Ladder recall: Supplier suspended in what Massmart calls an 'exceptional case'
At least 57,000 Terra Firma and Mainstay ladders were sold in South Africa alone, and Massmart has taken a decisive stance against the supplier for potential safety risks.
JOHANNESBURG - The call to return thousands of aluminium ladders supplied to Massmart by Mainstay and Terra Firma from January 2019 has been dubbed an exceptional case by the African retailer.
Earlier this month, the National Consumer Commission (NCC) urged all customers who purchased the Mainstay and Terra Firma model JC 403 150kg multi-hinge aluminium ladder to cease using them, and return them to the store where they were purchased, namely Game and Makro.

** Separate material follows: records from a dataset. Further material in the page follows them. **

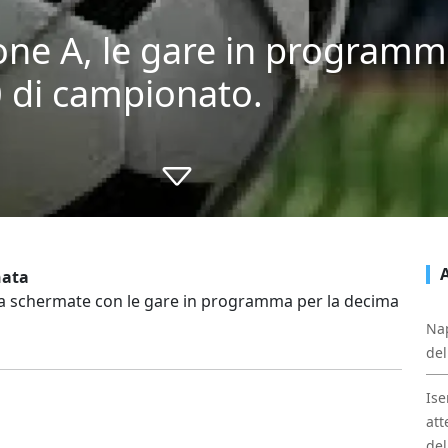
one A, le gare in programm
 di campionato.
nata
a la schermate con le gare in programma per la decima
Nap
del
Ise
att
del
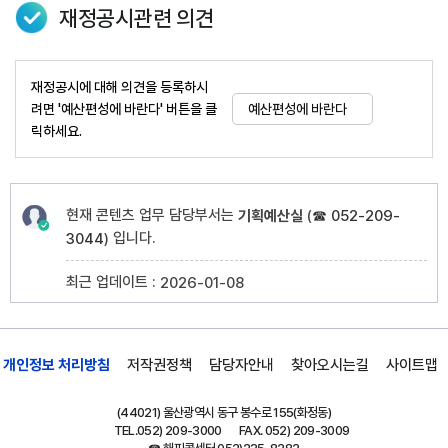
재정공시관련 의견
재정공시에 대해 의견을 등록하시
려면 '예산편성에 바란다' 버튼을 클
예산편성에 바란다
릭하세요.
현재 콘텐츠 업무 담당부서는
기획예산실
(
☎ 052-209-
입니다.
3044
)
최근 업데이트 :
2026-01-08
개인정보 처리방침
저작권정책
담당자안내
찾아오시는길
사이트맵
(44021) 울산광역시 동구 봉수로 155(화정동)
TEL.
052) 209-3000
FAX. 052) 209-3009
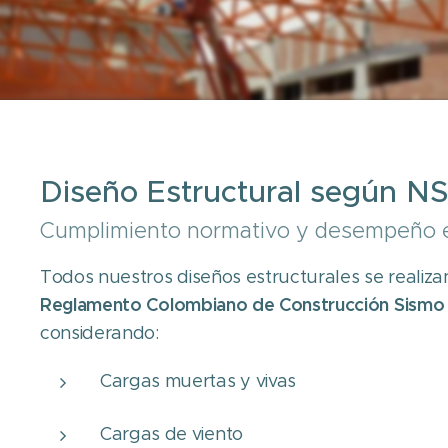
Diseño Estructural según N
Cumplimiento normativo y desempeño e
Todos nuestros diseños estructurales se realiza
Reglamento Colombiano de Construcción Sismo 
considerando:
Cargas muertas y vivas
Cargas de viento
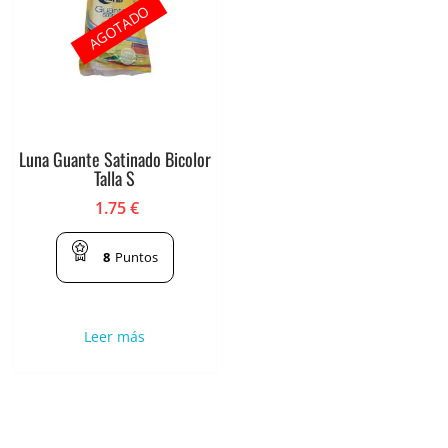
AGOTADO
Luna Guante Satinado Bicolor
Talla S
1.75
€
8
Puntos
Leer más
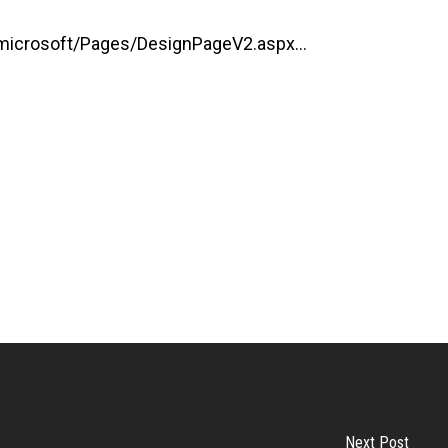
ud.microsoft/Pages/DesignPageV2.aspx…
Next Post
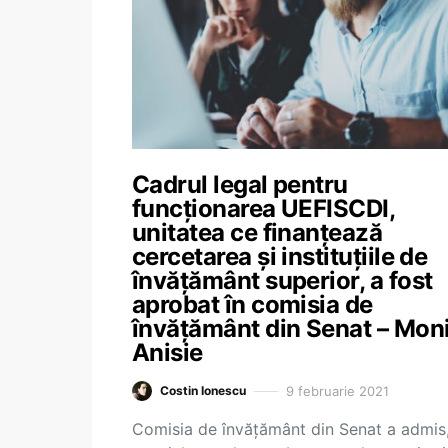
Cadrul legal pentru
funcționarea UEFISCDI,
unitatea ce finanțează
cercetarea și instituțiile de
învățământ superior, a fost
aprobat în comisia de
învățământ din Senat – Mon
Anisie
9 februarie 2021
Costin Ionescu
Comisia de învățământ din Senat a admis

The NCC reported 57,000 units that were sold in South Africa alone. This does not account for the ladders sold to other African countries Mainstay Ladders exported to, including Kenya, Mozambique, Zambia, Ghana, Nigeria, Uganda, Botswana, Lesotho, Namibia, Malawi, and Tanzania.
Massmart said the units were sold at Game from January 2019, and at Makro from October 2019.
The recall was flagged by Massmart after a competing supplier raised questions about the product. Massmart group corporate affairs senior vice president Brian Leroni said this prompted Massmart to re-submit the ladders to the South African Bureau of Standards (SABS) for further testing.
"We found that the material (aluminium) specification was lower than originally specified. It appears that the supplier changed the specification without our knowledge in the intervening period," Leroni explained.
The ladders supplied by Mainstay and Terra Firma had a low historical customer return rate of 0.66% at Game, and 1.27% at Makro, and tests were previously conducted when the product was first procured.
But the supplier has now been suspended and is "unlikely to supply Massmart", Leroni revealed.
"This is an exceptional case in which the supplier made a unilateral decision without notifying Massmart."
Acting SABS CEO Sadhvir Bissoon said the ladders commissioned by Massmart were tested in accordance with South African National Standards (SANS) 50131.
"The products did not meet the minimum safety requirements that are specified in the various parts of the national standard," Bissoon said. This includes safety testing and load bearing.
Massmart's product recall announcement explained the tests conducted involved "material thickness and the static load test, which could compromise your safety."
Massmart's product recall, published in newspapers earlier this week. Picture: Supplied
"The SABS commends Massmart for testing the products and urges all retailers to sell tested and certified products. Such requests will ensure that industries apply the principles of self-regulation more efficiently," he added.
Responses from the NCC were not received by the time of publication.